Saluting William Carney, Medal of Honor Winner and Hero

Confederate troops fighting African American Union soldiers at Fort Wagner

Source: Fine Art / Getty

February is Black History Month and it is important to remember those brave men and women who have sacrificed so much to realize the full promise of America. Brett saluted William and you can hear that story here! 

There have been approximately 3500 Medal of Honor, recipients in the United States of America. Yet, just 88 Black Americans have received the Medal of Honor.

Civil War Hero, Army Sgt. William H. Carney was the first of the nation’s 88 African-American Medal of Honor recipients.

He earned his award during a Union charge at Fort Wagner outside Charleston, South Carolina.

Sgt Carney was born a slave in Norfolk, Virginia, in 1840. His family was eventually granted freedom and moved to Massachusetts.

William Carney wanted to work in the Church, but at the time of the Civil War’s outbreak, Carney decided the best way he could serve God was by enlisting in the military to help free the oppressed.

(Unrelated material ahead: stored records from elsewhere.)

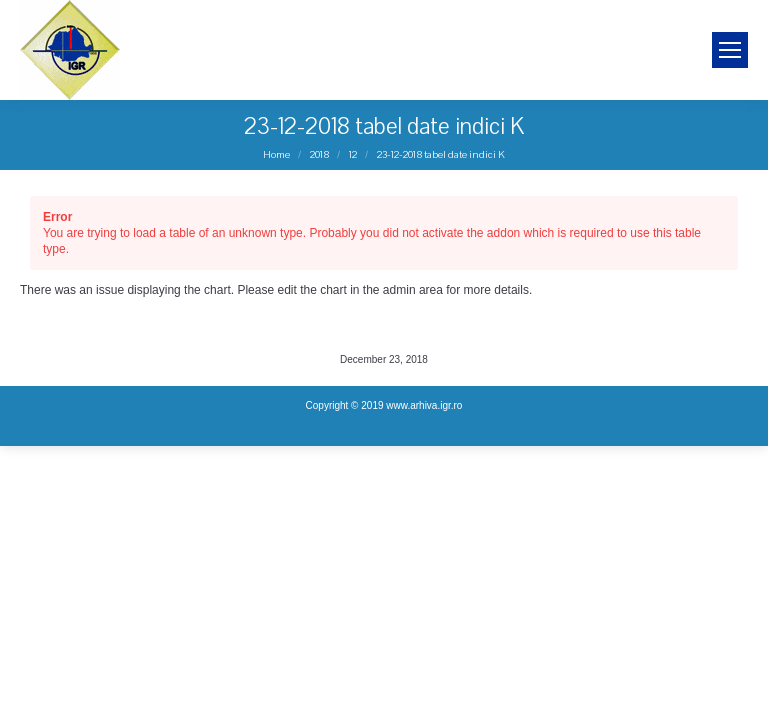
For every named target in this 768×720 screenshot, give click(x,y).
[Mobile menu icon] (730, 50)
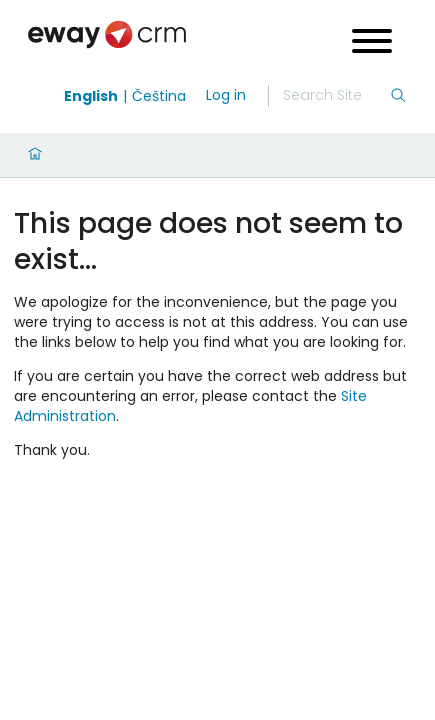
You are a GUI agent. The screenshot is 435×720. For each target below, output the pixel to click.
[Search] (336, 96)
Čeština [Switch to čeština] (159, 96)
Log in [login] (226, 95)
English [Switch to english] (91, 96)
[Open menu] (372, 43)
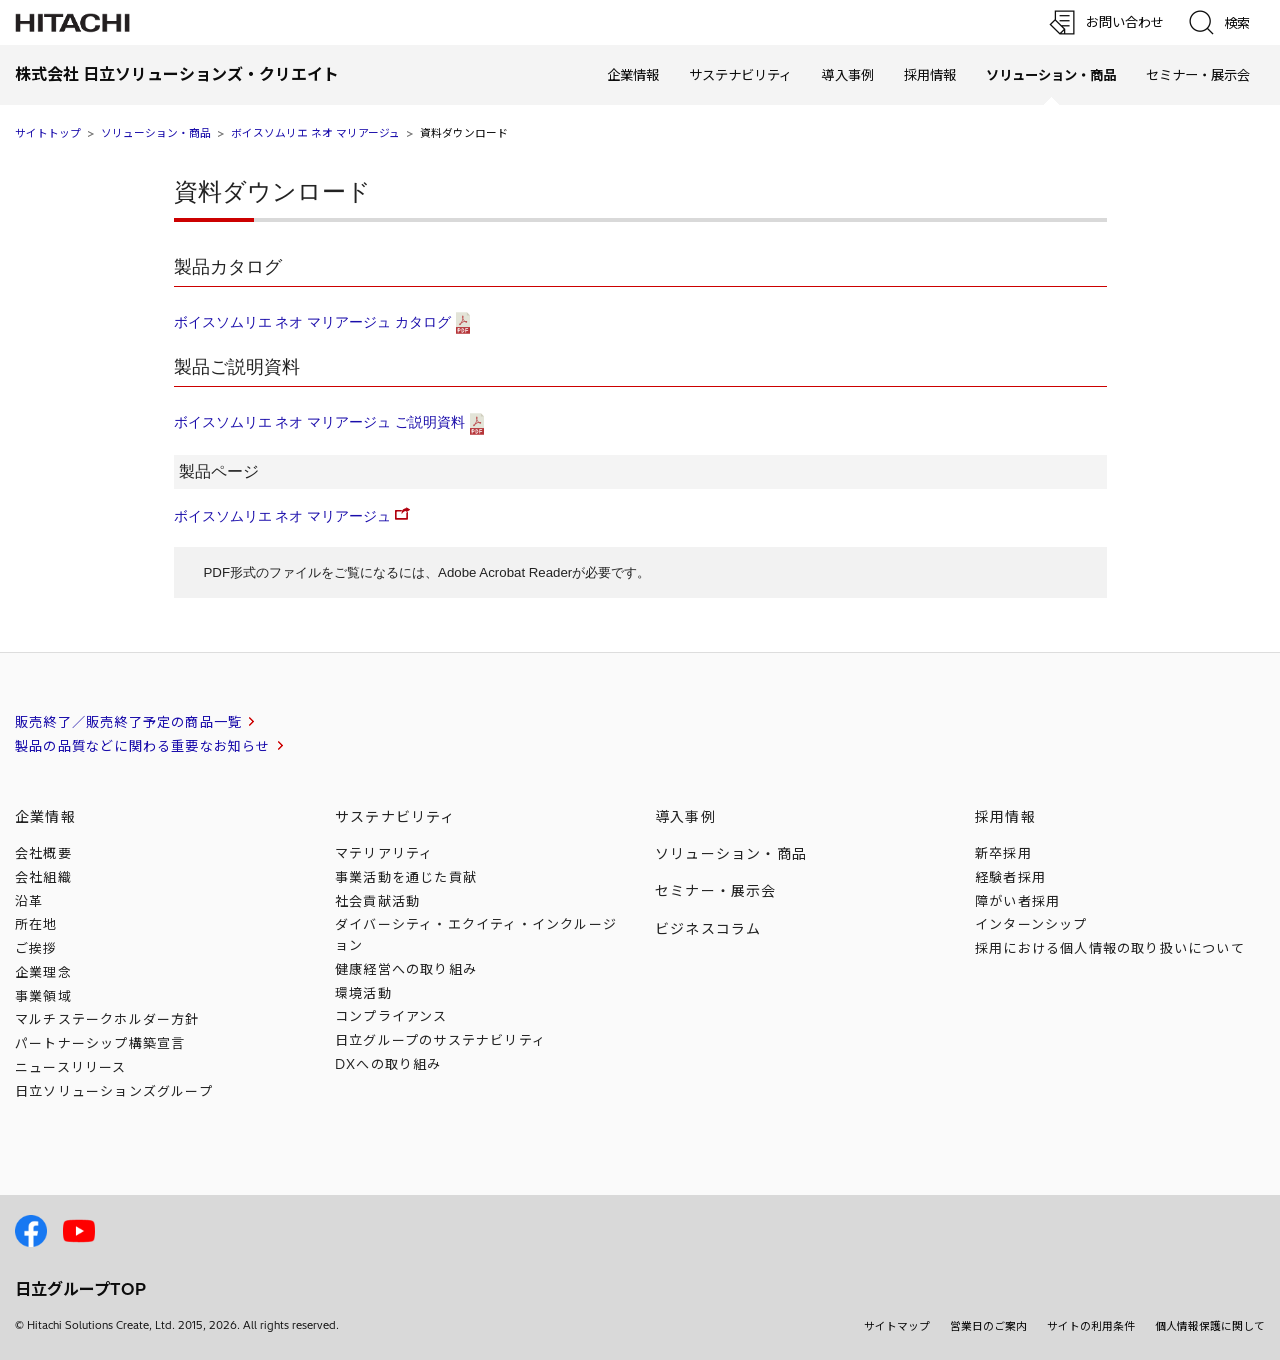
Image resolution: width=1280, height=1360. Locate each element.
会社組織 (43, 877)
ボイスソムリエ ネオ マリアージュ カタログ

Sgt Carney joined the Union Army in March 1863 and joined Company C, 54th Massachusetts Colored Infantry Regiment

The 54th was the first official black unit recruited for the Union in the Northern States

On July 18, 1863, the 54th led the charge on Fort Wagner. During the battle, the unit’s color guard was shot by Confederate forces. Carney scrambled to catch the falling flag.

Carney kept the American flag held high as he crawled up the hill to Fort Wagner’s walls, calling upon his fellow troops to follow him. All despite being shot several times.

He planted the flag in the sand and held it upright until his nearly-lifeless body was rescued.

According to Department of Defense records, ‘Even then, though, he didn’t give it up. Many witnesses said Carney refused to give the flag to his rescuers, holding onto it tighter until, with assistance, he made it to the Union’s temporary barracks.’

Carney did not allow the flag to touch the ground. Carney ascended to the rank of sergeant for his actions. Carney returned to Massachusetts and held several public service posts, from Streetlight Repairman to Mailman and finally at the Massachusetts State House in the Department of State.

For his bravery, Carney was awarded the Medal of Honor on May 23, 1900.

The citation reads in part, ‘When the color sergeant was shot down, this soldier grasped the flag, led the way to the parapet, and planted the colors thereon. When the troops fell back he brought off the flag, under a fierce fire in which he was twice severely wounded.’